▶ _Instructions to follow_:
The records that follow are to be repeated exactly, with the pictures removed.

▶ _Collected data_:
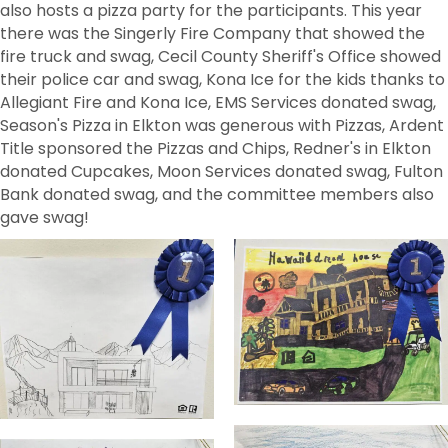
also hosts a pizza party for the participants. This year
there was the Singerly Fire Company that showed the
fire truck and swag, Cecil County Sheriff's Office showed
their police car and swag, Kona Ice for the kids thanks to
Allegiant Fire and Kona Ice, EMS Services donated swag,
Season's Pizza in Elkton was generous with Pizzas, Ardent
Title sponsored the Pizzas and Chips, Redner's in Elkton
donated Cupcakes, Moon Services donated swag, Fulton
Bank donated swag, and the committee members also
gave swag!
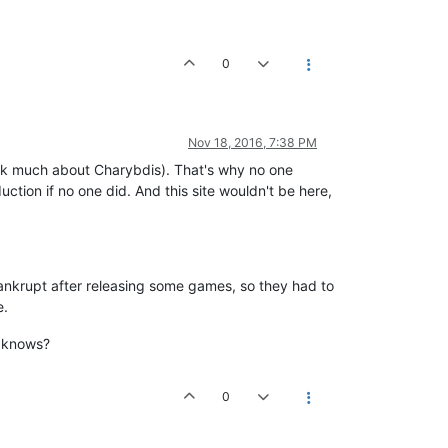
0
Nov 18, 2016, 7:38 PM
 idk much about Charybdis). That's why no one
ction if no one did. And this site wouldn't be here,
bankrupt after releasing some games, so they had to
e.
o knows?
0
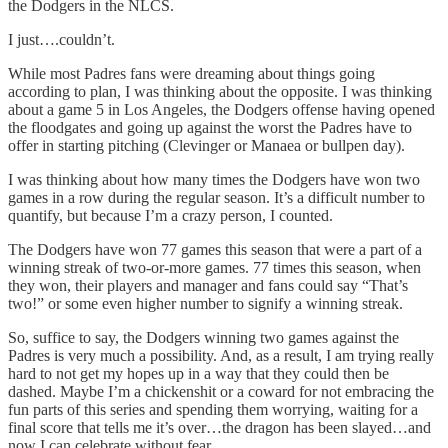
the Dodgers in the NLCS.
I just….couldn’t.
While most Padres fans were dreaming about things going
according to plan, I was thinking about the opposite. I was thinking
about a game 5 in Los Angeles, the Dodgers offense having opened
the floodgates and going up against the worst the Padres have to
offer in starting pitching (Clevinger or Manaea or bullpen day).
I was thinking about how many times the Dodgers have won two
games in a row during the regular season. It’s a difficult number to
quantify, but because I’m a crazy person, I counted.
The Dodgers have won 77 games this season that were a part of a
winning streak of two-or-more games. 77 times this season, when
they won, their players and manager and fans could say “That’s
two!” or some even higher number to signify a winning streak.
So, suffice to say, the Dodgers winning two games against the
Padres is very much a possibility. And, as a result, I am trying really
hard to not get my hopes up in a way that they could then be
dashed. Maybe I’m a chickenshit or a coward for not embracing the
fun parts of this series and spending them worrying, waiting for a
final score that tells me it’s over…the dragon has been slayed…and
now I can celebrate without fear.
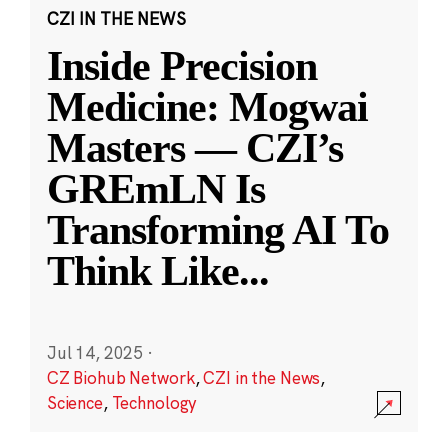
CZI IN THE NEWS
Inside Precision
Medicine: Mogwai
Masters — CZI’s
GREmLN Is
Transforming AI To
Think Like
...
Jul 14, 2025
·
CZ Biohub Network
,
CZI in the News
,
Science
,
Technology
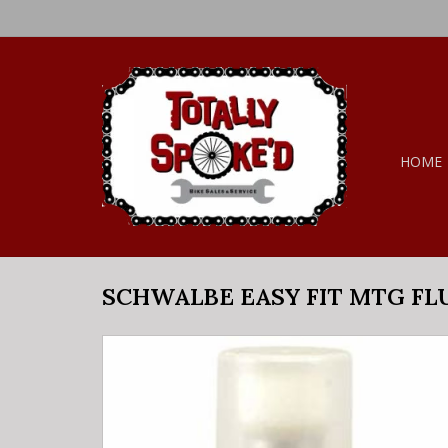
HOME
SCHWALBE EASY FIT MTG FL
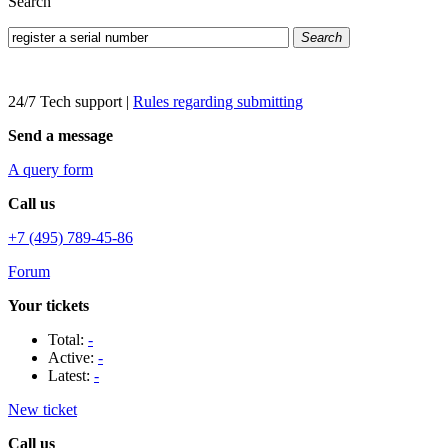
Search
Search
24/7 Tech support
|
Rules regarding submitting
Send a message
A query form
Call us
+7 (495) 789-45-86
Forum
Your tickets
Total:
-
Active:
-
Latest:
-
New ticket
Call us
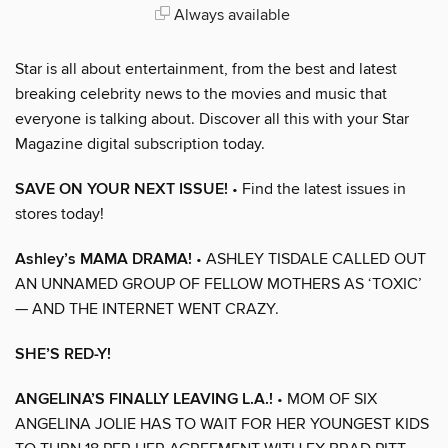
Always available
Star is all about entertainment, from the best and latest
breaking celebrity news to the movies and music that
everyone is talking about. Discover all this with your Star
Magazine digital subscription today.
SAVE ON YOUR NEXT ISSUE!
• Find the latest issues in
stores today!
Ashley’s MAMA DRAMA!
• ASHLEY TISDALE CALLED OUT
AN UNNAMED GROUP OF FELLOW MOTHERS AS ‘TOXIC’
— AND THE INTERNET WENT CRAZY.
SHE’S RED-Y!
ANGELINA’S FINALLY LEAVING L.A.!
• MOM OF SIX
ANGELINA JOLIE HAS TO WAIT FOR HER YOUNGEST KIDS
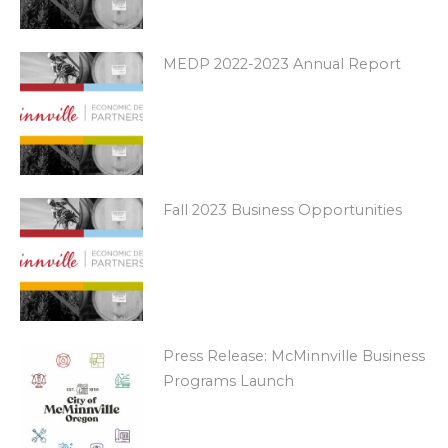
MEDP 2022-2023 Annual Report
Fall 2023 Business Opportunities
Press Release: McMinnville Business
Programs Launch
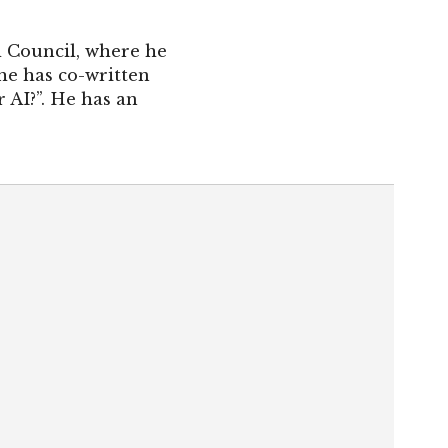
l Council, where he
he has co-written
 AI?”. He has an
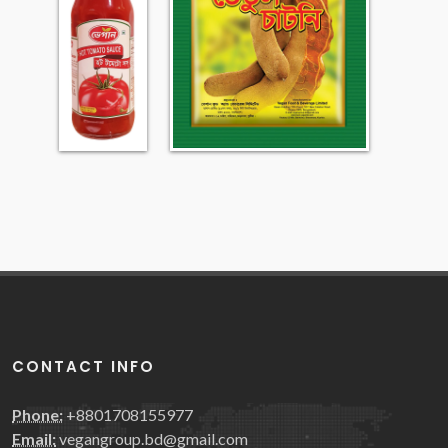
CONTACT INFO
Phone:
+8801708155977
Email:
vegangroup.bd@gmail.com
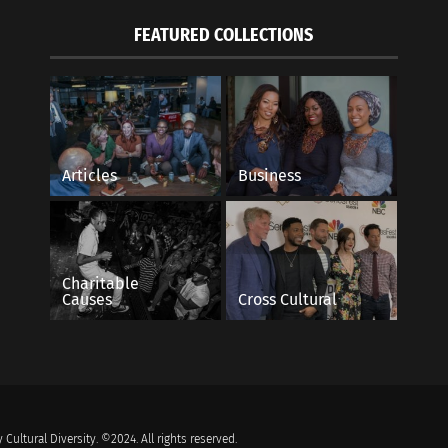
FEATURED COLLECTIONS
Articles
Business
Charitable
Causes
Cross Cultural
 Cultural Diversity. ©2024. All rights reserved.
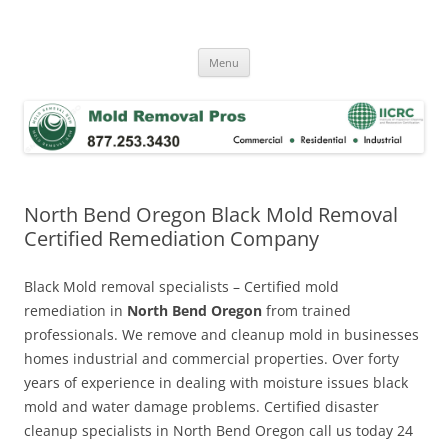
Skip
to
Mold Removal Now
content
Menu
North Bend Oregon Black Mold Removal
Certified Remediation Company
Black Mold removal specialists – Certified mold
remediation in
North Bend Oregon
from trained
professionals. We remove and cleanup mold in businesses
homes industrial and commercial properties. Over forty
years of experience in dealing with moisture issues black
mold and water damage problems. Certified disaster
cleanup specialists in North Bend Oregon call us today 24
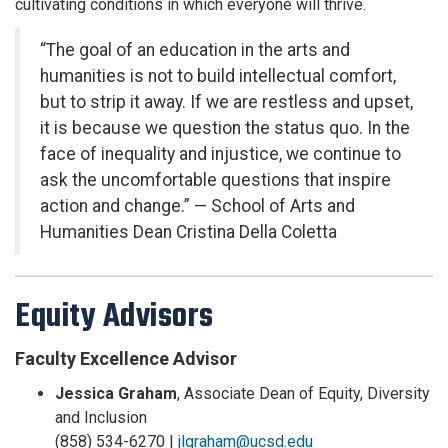
cultivating conditions in which everyone will thrive.
“The goal of an education in the arts and
humanities is not to build intellectual comfort,
but to strip it away. If we are restless and upset,
it is because we question the status quo. In the
face of inequality and injustice, we continue to
ask the uncomfortable questions that inspire
action and change.” — School of Arts and
Humanities Dean Cristina Della Coletta
Equity Advisors
Faculty Excellence Advisor
Jessica Graham
, Associate Dean of Equity, Diversity
and Inclusion
(858) 534-6270 |
jlgraham@ucsd.edu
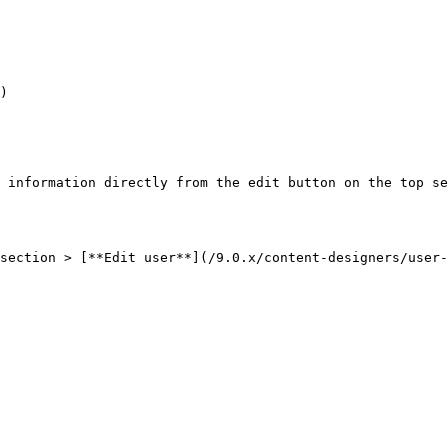
)

 information directly from the edit button on the top se
section > [**Edit user**](/9.0.x/content-designers/user-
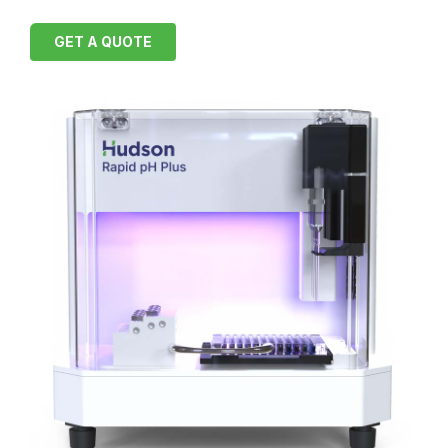
GET A QUOTE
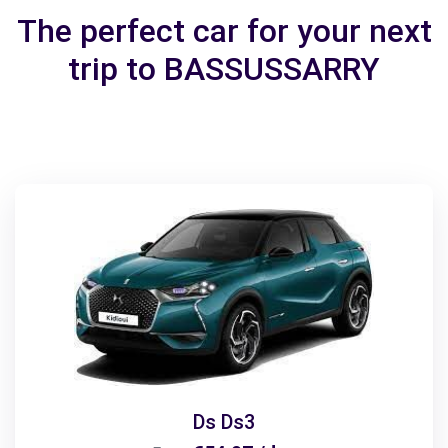
The perfect car for your next
trip to BASSUSSARRY
Ds Ds3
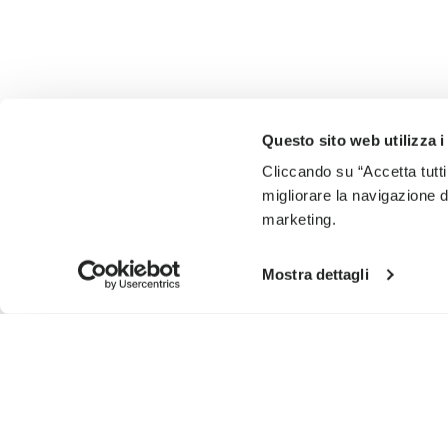
Questo sito web utilizza i
Cliccando su “Accetta tutti
migliorare la navigazione del
marketing.
Mostra dettagli
SIGN UP AND DON'T MISS OUR LATEST DROPS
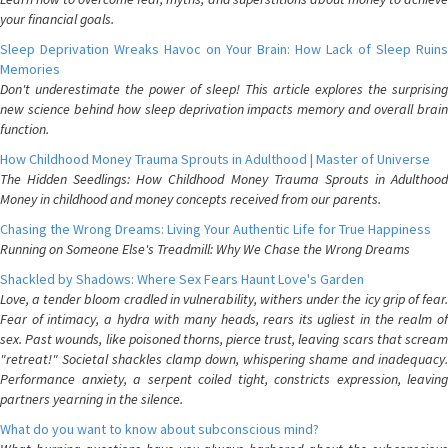
your financial goals.
Sleep Deprivation Wreaks Havoc on Your Brain: How Lack of Sleep Ruins
Memories
Don't underestimate the power of sleep! This article explores the surprising
new science behind how sleep deprivation impacts memory and overall brain
function.
How Childhood Money Trauma Sprouts in Adulthood | Master of Universe
The Hidden Seedlings: How Childhood Money Trauma Sprouts in Adulthood
Money in childhood and money concepts received from our parents.
Chasing the Wrong Dreams: Living Your Authentic Life for True Happiness
Running on Someone Else's Treadmill: Why We Chase the Wrong Dreams
Shackled by Shadows: Where Sex Fears Haunt Love's Garden
Love, a tender bloom cradled in vulnerability, withers under the icy grip of fear.
Fear of intimacy, a hydra with many heads, rears its ugliest in the realm of
sex. Past wounds, like poisoned thorns, pierce trust, leaving scars that scream
"retreat!" Societal shackles clamp down, whispering shame and inadequacy.
Performance anxiety, a serpent coiled tight, constricts expression, leaving
partners yearning in the silence.
What do you want to know about subconscious mind?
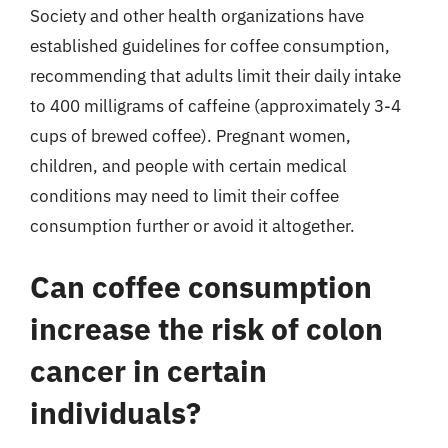
Society and other health organizations have
established guidelines for coffee consumption,
recommending that adults limit their daily intake
to 400 milligrams of caffeine (approximately 3-4
cups of brewed coffee). Pregnant women,
children, and people with certain medical
conditions may need to limit their coffee
consumption further or avoid it altogether.
Can coffee consumption
increase the risk of colon
cancer in certain
individuals?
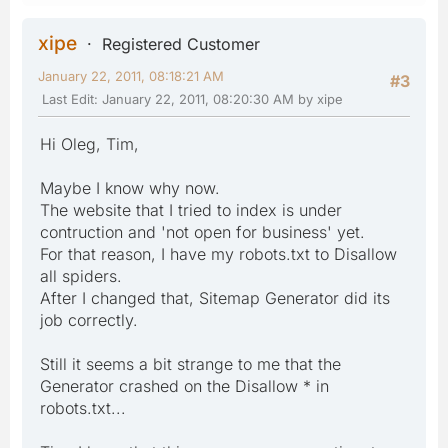
xipe
Registered Customer
January 22, 2011, 08:18:21 AM
#3
Last Edit
: January 22, 2011, 08:20:30 AM by xipe
Hi Oleg, Tim,
Maybe I know why now.
The website that I tried to index is under
contruction and 'not open for business' yet.
For that reason, I have my robots.txt to Disallow
all spiders.
After I changed that, Sitemap Generator did its
job correctly.
Still it seems a bit strange to me that the
Generator crashed on the Disallow * in
robots.txt...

▶ _Solution to this task_:
also hosts a pizza party for the participants. This year
there was the Singerly Fire Company that showed the
fire truck and swag, Cecil County Sheriff's Office showed
their police car and swag, Kona Ice for the kids thanks to
Allegiant Fire and Kona Ice, EMS Services donated swag,
Season's Pizza in Elkton was generous with Pizzas, Ardent
Title sponsored the Pizzas and Chips, Redner's in Elkton
donated Cupcakes, Moon Services donated swag, Fulton
Bank donated swag, and the committee members also
gave swag!
0
Nov 18, 2016, 7:38 PM
 idk much about Charybdis). That's why no one
ction if no one did. And this site wouldn't be here,
bankrupt after releasing some games, so they had to
e.
o knows?
0
the Dodgers in the NLCS.
I just….couldn’t.
While most Padres fans were dreaming about things going
according to plan, I was thinking about the opposite. I was thinking
about a game 5 in Los Angeles, the Dodgers offense having opened
the floodgates and going up against the worst the Padres have to
offer in starting pitching (Clevinger or Manaea or bullpen day).
I was thinking about how many times the Dodgers have won two
games in a row during the regular season. It’s a difficult number to
quantify, but because I’m a crazy person, I counted.
The Dodgers have won 77 games this season that were a part of a
winning streak of two-or-more games. 77 times this season, when
they won, their players and manager and fans could say “That’s
two!” or some even higher number to signify a winning streak.
So, suffice to say, the Dodgers winning two games against the
Padres is very much a possibility. And, as a result, I am trying really
hard to not get my hopes up in a way that they could then be
dashed. Maybe I’m a chickenshit or a coward for not embracing the
fun parts of this series and spending them worrying, waiting for a
final score that tells me it’s over…the dragon has been slayed…and
now I can celebrate without fear.
CZI IN THE NEWS
Inside Precision
Medicine: Mogwai
Masters — CZI’s
GREmLN Is
Transforming AI To
Think Like
...
Jul 14, 2025
·
CZ Biohub Network
,
CZI in the News
,
Science
,
Technology
HOME
SCHWALBE EASY FIT MTG FL
Search
Search
24/7 Tech support
|
Rules regarding submitting
Send a message
A query form
Call us
+7 (495) 789-45-86
Forum
Your tickets
Total:
-
Active:
-
Latest:
-
New ticket
Call us
Always available
Star is all about entertainment, from the best and latest
breaking celebrity news to the movies and music that
everyone is talking about. Discover all this with your Star
Magazine digital subscription today.
SAVE ON YOUR NEXT ISSUE!
• Find the latest issues in
stores today!
Ashley’s MAMA DRAMA!
• ASHLEY TISDALE CALLED OUT
AN UNNAMED GROUP OF FELLOW MOTHERS AS ‘TOXIC’
— AND THE INTERNET WENT CRAZY.
SHE’S RED-Y!
ANGELINA’S FINALLY LEAVING L.A.!
• MOM OF SIX
ANGELINA JOLIE HAS TO WAIT FOR HER YOUNGEST KIDS
MEDP 2022-2023 Annual Report
Fall 2023 Business Opportunities
Press Release: McMinnville Business
Programs Launch
l Council, where he
he has co-written
 AI?”. He has an
CONTACT INFO
Phone:
+8801708155977
Email:
vegangroup.bd@gmail.com
FEATURED COLLECTIONS
Articles
Business
Charitable
Causes
Cross Cultural
 Cultural Diversity. ©2024. All rights reserved.
Skip
to
Mold Removal Now
content
Menu
North Bend Oregon Black Mold Removal
Certified Remediation Company
Black Mold removal specialists – Certified mold
remediation in
North Bend Oregon
from trained
professionals. We remove and cleanup mold in businesses
homes industrial and commercial properties. Over forty
years of experience in dealing with moisture issues black
mold and water damage problems. Certified disaster
cleanup specialists in North Bend Oregon call us today 24
cultivating conditions in which everyone will thrive.
“The goal of an education in the arts and
humanities is not to build intellectual comfort,
but to strip it away. If we are restless and upset,
it is because we question the status quo. In the
face of inequality and injustice, we continue to
ask the uncomfortable questions that inspire
action and change.” — School of Arts and
Humanities Dean Cristina Della Coletta
Equity Advisors
Faculty Excellence Advisor
Jessica Graham
, Associate Dean of Equity, Diversity
and Inclusion
(858) 534-6270 |
jlgraham@ucsd.edu
)

 information directly from the edit button on the top se
section > [**Edit user**](/9.0.x/content-designers/user-
GET A QUOTE
The perfect car for your next
trip to BASSUSSARRY
Ds Ds3
Questo sito web utilizza i
Cliccando su “Accetta tutti
migliorare la navigazione del
marketing.
Mostra dettagli
SIGN UP AND DON'T MISS OUR LATEST DROPS
your financial goals.
Sleep Deprivation Wreaks Havoc on Your Brain: How Lack of Sleep Ruins
Memories
Don't underestimate the power of sleep! This article explores the surprising
new science behind how sleep deprivation impacts memory and overall brain
function.
How Childhood Money Trauma Sprouts in Adulthood | Master of Universe
The Hidden Seedlings: How Childhood Money Trauma Sprouts in Adulthood
Money in childhood and money concepts received from our parents.
Chasing the Wrong Dreams: Living Your Authentic Life for True Happiness
Running on Someone Else's Treadmill: Why We Chase the Wrong Dreams
Shackled by Shadows: Where Sex Fears Haunt Love's Garden
Love, a tender bloom cradled in vulnerability, withers under the icy grip of fear.
Fear of intimacy, a hydra with many heads, rears its ugliest in the realm of
sex. Past wounds, like poisoned thorns, pierce trust, leaving scars that scream
"retreat!" Societal shackles clamp down, whispering shame and inadequacy.
Performance anxiety, a serpent coiled tight, constricts expression, leaving
partners yearning in the silence.
What do you want to know about subconscious mind?
Society and other health organizations have
established guidelines for coffee consumption,
recommending that adults limit their daily intake
to 400 milligrams of caffeine (approximately 3-4
cups of brewed coffee). Pregnant women,
children, and people with certain medical
conditions may need to limit their coffee
consumption further or avoid it altogether.
Can coffee consumption
increase the risk of colon
cancer in certain
individuals?
xipe
Registered Customer
January 22, 2011, 08:18:21 AM
#3
Last Edit
: January 22, 2011, 08:20:30 AM by xipe
Hi Oleg, Tim,
Maybe I know why now.
The website that I tried to index is under
contruction and 'not open for business' yet.
For that reason, I have my robots.txt to Disallow
all spiders.
After I changed that, Sitemap Generator did its
job correctly.
Still it seems a bit strange to me that the
Generator crashed on the Disallow * in
robots.txt...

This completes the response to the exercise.